Exercise
The lines to extract begin at the one containing "Anna Heesch" and run to the end of the listing; set them down exactly and alone.

Dataset content

= = = = =

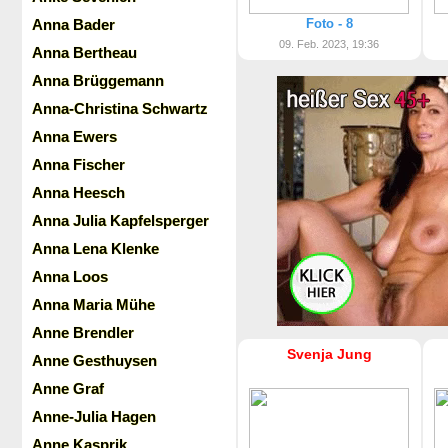
Anna Bader
Foto - 8
09. Feb. 2023, 19:36
Anna Bertheau
Anna Brüggemann
Anna-Christina Schwartz
Anna Ewers
Anna Fischer
Anna Heesch
Anna Julia Kapfelsperger
Anna Lena Klenke
Anna Loos
Anna Maria Mühe
Anne Brendler
Svenja Jung
Anne Gesthuysen
Anne Graf
Anne-Julia Hagen
Anne Kasprik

= = = = =

Output of the exercise
Anna Heesch
Anna Julia Kapfelsperger
Anna Lena Klenke
Anna Loos
Anna Maria Mühe
Anne Brendler
Svenja Jung
Anne Gesthuysen
Anne Graf
Anne-Julia Hagen
Anne Kasprik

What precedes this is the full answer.